[Problem statement]: When a line in the data below includes "favorites", pick it out and copy it.

Records for this exercise START

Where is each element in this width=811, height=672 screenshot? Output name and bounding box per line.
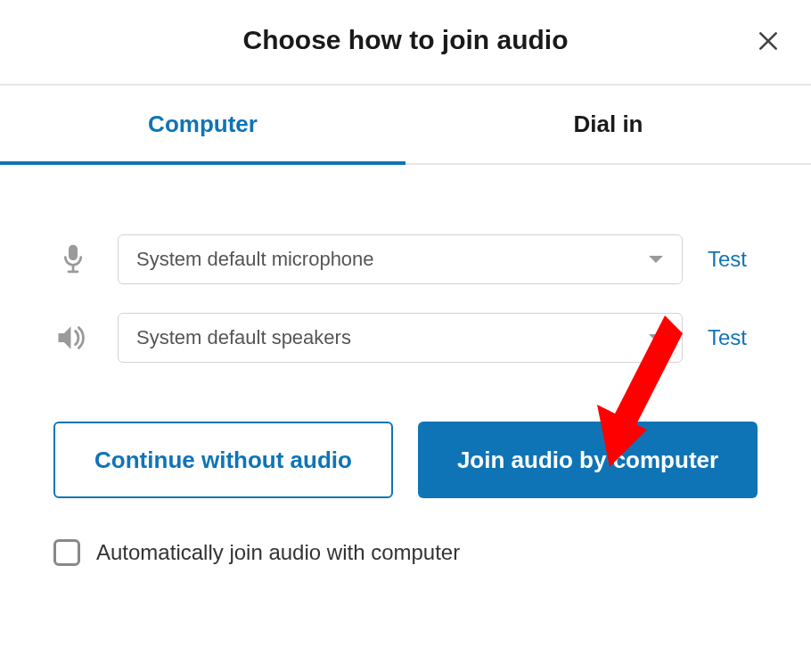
continue-without-audio-button[interactable]: Continue without audio (53, 422, 393, 498)
chevron-down-icon (648, 326, 664, 349)
tabs: Computer Dial in (0, 86, 811, 165)
speaker-selected-label: System default speakers (136, 326, 351, 349)
microphone-row: System default microphone Test (53, 234, 758, 284)
microphone-icon (60, 242, 86, 276)
auto-join-label: Automatically join audio with computer (96, 540, 460, 565)
action-buttons: Continue without audio Join audio by com… (53, 422, 758, 498)
dialog-title: Choose how to join audio (0, 25, 811, 55)
microphone-selected-label: System default microphone (136, 248, 374, 271)
close-icon (757, 29, 780, 53)
test-microphone-link[interactable]: Test (708, 247, 758, 272)
close-button[interactable] (752, 25, 784, 57)
auto-join-row: Automatically join audio with computer (53, 539, 758, 566)
tab-dialin[interactable]: Dial in (406, 86, 811, 163)
test-speaker-link[interactable]: Test (708, 325, 758, 350)
speaker-icon (56, 324, 90, 352)
auto-join-checkbox[interactable] (53, 539, 80, 566)
tab-computer[interactable]: Computer (0, 86, 406, 163)
speaker-select[interactable]: System default speakers (118, 313, 683, 363)
speaker-row: System default speakers Test (53, 313, 758, 363)
join-audio-by-computer-button[interactable]: Join audio by computer (418, 422, 758, 498)
svg-rect-2 (69, 245, 78, 261)
microphone-select[interactable]: System default microphone (118, 234, 683, 284)
chevron-down-icon (648, 248, 664, 271)
dialog-header: Choose how to join audio (0, 0, 811, 84)
tab-content-computer: System default microphone Test System de… (0, 165, 811, 566)
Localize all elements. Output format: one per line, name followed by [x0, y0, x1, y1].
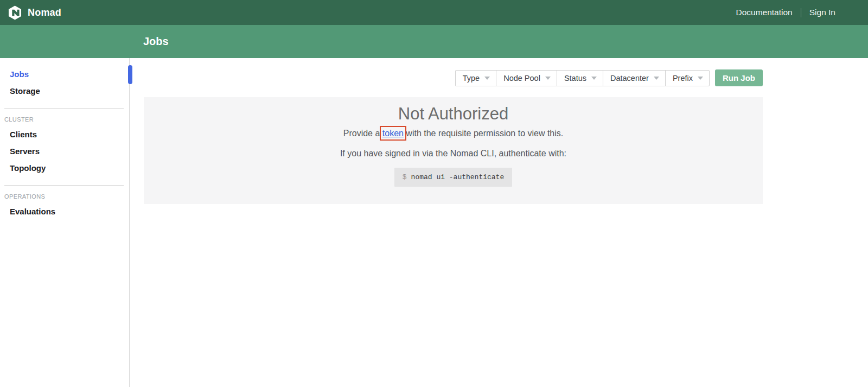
chevron-down-icon: [545, 77, 551, 80]
token-link[interactable]: token: [382, 129, 404, 138]
sign-in-link[interactable]: Sign In: [809, 8, 835, 17]
filter-type-dropdown[interactable]: Type: [455, 70, 496, 86]
token-highlight-box: token: [382, 129, 404, 138]
topbar-separator: [801, 8, 801, 17]
provide-token-text: Provide a token with the requisite permi…: [144, 129, 763, 138]
page-title: Jobs: [143, 35, 169, 48]
filter-group: Type Node Pool Status Datacenter: [455, 70, 710, 86]
sidebar-section-cluster: CLUSTER: [0, 116, 129, 126]
top-nav: Nomad Documentation Sign In: [0, 0, 868, 25]
brand-name: Nomad: [28, 7, 61, 18]
filter-prefix-label: Prefix: [673, 74, 693, 83]
filter-datacenter-label: Datacenter: [610, 74, 649, 83]
filter-type-label: Type: [463, 74, 480, 83]
sidebar-item-clients[interactable]: Clients: [0, 126, 129, 143]
documentation-link[interactable]: Documentation: [736, 8, 792, 17]
sidebar: Jobs Storage CLUSTER Clients Servers Top…: [0, 58, 130, 387]
sidebar-divider: [4, 108, 124, 109]
filter-prefix-dropdown[interactable]: Prefix: [665, 70, 710, 86]
sidebar-item-storage[interactable]: Storage: [0, 83, 129, 99]
sidebar-item-topology[interactable]: Topology: [0, 160, 129, 176]
not-authorized-panel: Not Authorized Provide a token with the …: [144, 97, 763, 204]
chevron-down-icon: [484, 77, 490, 80]
filter-status-label: Status: [564, 74, 586, 83]
sidebar-item-evaluations[interactable]: Evaluations: [0, 203, 129, 220]
run-job-button[interactable]: Run Job: [715, 69, 763, 86]
chevron-down-icon: [591, 77, 597, 80]
cli-hint-text: If you have signed in via the Nomad CLI,…: [144, 149, 763, 158]
sidebar-resize-handle[interactable]: [128, 65, 132, 84]
shell-prompt: $: [403, 173, 407, 181]
chevron-down-icon: [654, 77, 659, 80]
sidebar-item-servers[interactable]: Servers: [0, 143, 129, 160]
filter-node-pool-label: Node Pool: [503, 74, 540, 83]
filter-datacenter-dropdown[interactable]: Datacenter: [603, 70, 666, 86]
cli-command-code: $nomad ui -authenticate: [394, 168, 512, 187]
cli-command: nomad ui -authenticate: [411, 173, 505, 181]
not-authorized-heading: Not Authorized: [144, 104, 763, 124]
jobs-toolbar: Type Node Pool Status Datacenter: [144, 69, 763, 86]
filter-status-dropdown[interactable]: Status: [557, 70, 603, 86]
provide-token-suffix: with the requisite permission to view th…: [404, 129, 563, 138]
chevron-down-icon: [698, 77, 703, 80]
sidebar-divider: [4, 185, 124, 186]
filter-node-pool-dropdown[interactable]: Node Pool: [496, 70, 557, 86]
topbar-links: Documentation Sign In: [736, 8, 835, 17]
brand[interactable]: Nomad: [8, 5, 61, 20]
page-header: Jobs: [0, 25, 868, 58]
nomad-logo-icon: [8, 5, 22, 20]
main-content: Type Node Pool Status Datacenter: [130, 58, 868, 387]
provide-token-prefix: Provide a: [343, 129, 382, 138]
sidebar-section-operations: OPERATIONS: [0, 193, 129, 203]
sidebar-item-jobs[interactable]: Jobs: [0, 66, 129, 83]
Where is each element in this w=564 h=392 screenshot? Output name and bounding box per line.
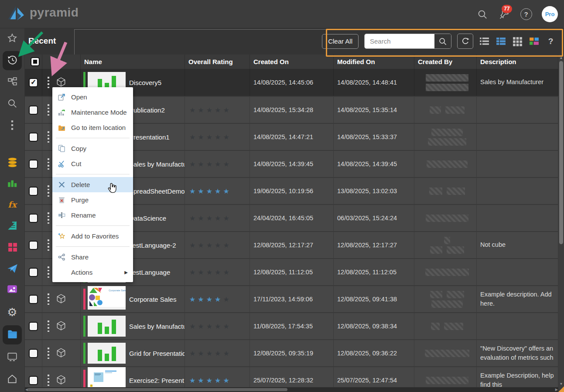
row-rating-cell[interactable]: ★★★★★ <box>185 286 250 312</box>
row-rating-cell[interactable]: ★★★★★ <box>185 124 250 150</box>
column-header-description[interactable]: Description <box>477 55 558 69</box>
item-name[interactable]: TestLanguage <box>129 269 170 276</box>
view-help-icon[interactable]: ? <box>545 36 556 47</box>
sidebar-item-search[interactable] <box>3 95 22 114</box>
row-checkbox[interactable] <box>29 322 38 331</box>
row-menu-kebab-icon[interactable] <box>48 239 49 251</box>
star-rating[interactable]: ★★★★★ <box>185 160 232 168</box>
row-menu-kebab-icon[interactable] <box>48 104 49 116</box>
row-rating-cell[interactable]: ★★★★★ <box>185 367 250 387</box>
menu-item-delete[interactable]: Delete <box>52 177 133 192</box>
menu-item-rename[interactable]: Rename <box>52 208 133 223</box>
help-icon[interactable]: ? <box>520 8 532 20</box>
star-rating[interactable]: ★★★★★ <box>185 322 232 331</box>
row-menu-kebab-icon[interactable] <box>48 293 49 305</box>
clear-all-button[interactable]: Clear All <box>322 34 359 49</box>
row-menu-kebab-icon[interactable] <box>48 212 49 224</box>
star-rating[interactable]: ★★★★★ <box>185 133 232 141</box>
item-name[interactable]: DataScience <box>129 215 166 222</box>
grid-view-icon[interactable] <box>512 36 523 47</box>
sidebar-item-tabulate[interactable] <box>3 217 22 236</box>
item-name[interactable]: Discovery5 <box>129 79 161 86</box>
table-row[interactable]: Exercise2: Present Pr★★★★★25/07/2025, 12… <box>25 366 558 387</box>
item-name[interactable]: Publication2 <box>129 106 165 114</box>
row-menu-kebab-icon[interactable] <box>48 131 49 143</box>
item-name[interactable]: Sales by Manufacturer <box>129 160 185 168</box>
item-name[interactable]: TestLanguage-2 <box>129 242 176 249</box>
row-checkbox[interactable] <box>29 295 38 304</box>
horizontal-scrollbar-thumb[interactable] <box>27 388 287 391</box>
menu-item-maintenance-mode[interactable]: Maintenance Mode <box>52 105 133 120</box>
star-rating[interactable]: ★★★★★ <box>185 187 232 195</box>
scroll-up-arrow[interactable]: ▲ <box>559 56 563 60</box>
scroll-right-arrow[interactable]: ▶ <box>555 388 558 392</box>
table-row[interactable]: Corporate SalesCorporate Sales★★★★★17/11… <box>25 285 558 312</box>
sidebar-item-present[interactable] <box>3 238 22 257</box>
menu-item-share[interactable]: Share <box>52 249 133 265</box>
column-header-created-by[interactable]: Created By <box>414 55 477 69</box>
global-search-icon[interactable] <box>476 8 489 20</box>
sidebar-item-home[interactable] <box>3 370 22 389</box>
row-menu-kebab-icon[interactable] <box>48 348 49 359</box>
item-name[interactable]: Presentation1 <box>129 133 170 141</box>
star-rating[interactable]: ★★★★★ <box>185 241 232 249</box>
row-rating-cell[interactable]: ★★★★★ <box>185 313 250 339</box>
menu-item-add-to-favorites[interactable]: Add to Favorites <box>52 228 133 244</box>
column-header-overall-rating[interactable]: Overall Rating <box>185 55 250 69</box>
row-menu-kebab-icon[interactable] <box>48 320 49 332</box>
menu-item-purge[interactable]: Purge <box>52 192 133 208</box>
sidebar-item-recent[interactable] <box>3 51 22 70</box>
row-menu-kebab-icon[interactable] <box>48 375 49 386</box>
row-checkbox[interactable] <box>29 214 38 223</box>
row-rating-cell[interactable]: ★★★★★ <box>185 151 250 177</box>
sidebar-item-hierarchy[interactable] <box>3 73 22 92</box>
select-all-checkbox[interactable] <box>31 57 40 66</box>
sidebar-item-admin[interactable]: ⚙ <box>3 303 22 322</box>
row-checkbox[interactable] <box>29 376 38 385</box>
sidebar-item-favorites[interactable] <box>3 30 22 49</box>
item-name[interactable]: Exercise2: Present Pr <box>129 377 185 384</box>
search-submit-icon[interactable] <box>434 34 451 48</box>
item-name[interactable]: Sales by Manufacturer <box>129 323 185 330</box>
menu-item-go-to-item-location[interactable]: Go to item location <box>52 120 133 135</box>
row-checkbox[interactable] <box>29 160 38 169</box>
row-menu-kebab-icon[interactable] <box>48 266 49 278</box>
star-rating[interactable]: ★★★★★ <box>185 295 232 303</box>
row-rating-cell[interactable]: ★★★★★ <box>185 232 250 258</box>
item-name[interactable]: SpreadSheetDemo_N <box>129 187 185 195</box>
row-checkbox[interactable] <box>29 133 38 142</box>
table-row[interactable]: Grid for Presentation★★★★★12/08/2025, 09… <box>25 339 558 366</box>
star-rating[interactable]: ★★★★★ <box>185 106 232 114</box>
sidebar-item-more[interactable] <box>3 116 22 136</box>
profile-avatar[interactable]: Pro <box>542 6 558 22</box>
row-menu-kebab-icon[interactable] <box>48 77 49 88</box>
row-rating-cell[interactable]: ★★★★★ <box>185 205 250 231</box>
row-rating-cell[interactable]: ★★★★★ <box>185 340 250 366</box>
scroll-down-arrow[interactable]: ▼ <box>559 382 563 386</box>
sidebar-item-illustrate[interactable] <box>3 280 22 300</box>
star-rating[interactable]: ★★★★★ <box>185 349 232 358</box>
item-name[interactable]: Grid for Presentation <box>129 350 185 357</box>
refresh-icon[interactable] <box>457 34 473 49</box>
row-rating-cell[interactable]: ★★★★★ <box>185 178 250 204</box>
column-header-name[interactable]: Name <box>81 55 185 69</box>
row-checkbox[interactable] <box>29 349 38 358</box>
row-checkbox[interactable] <box>29 106 38 115</box>
vertical-scrollbar-thumb[interactable] <box>559 61 563 244</box>
row-checkbox[interactable] <box>29 268 38 277</box>
notifications-pin-icon[interactable]: 77 <box>498 8 510 20</box>
star-rating[interactable]: ★★★★★ <box>185 376 232 385</box>
list-view-icon[interactable] <box>479 36 490 47</box>
row-rating-cell[interactable] <box>185 69 250 96</box>
row-rating-cell[interactable]: ★★★★★ <box>185 259 250 285</box>
row-rating-cell[interactable]: ★★★★★ <box>185 97 250 123</box>
menu-item-actions[interactable]: Actions▶ <box>52 265 133 280</box>
column-header-created-on[interactable]: Created On <box>250 55 334 69</box>
row-checkbox[interactable] <box>29 241 38 250</box>
sidebar-item-content-manager[interactable] <box>3 325 22 344</box>
tiles-view-icon[interactable] <box>529 36 540 47</box>
sidebar-item-model[interactable] <box>3 153 22 173</box>
menu-item-cut[interactable]: Cut <box>52 156 133 171</box>
sidebar-item-publish[interactable] <box>3 259 22 279</box>
search-input[interactable] <box>365 34 434 48</box>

Records for this exercise END

[Response below]:
menu-item-add-to-favorites[interactable]: Add to Favorites <box>52 228 133 244</box>
sidebar-item-favorites[interactable] <box>3 30 22 49</box>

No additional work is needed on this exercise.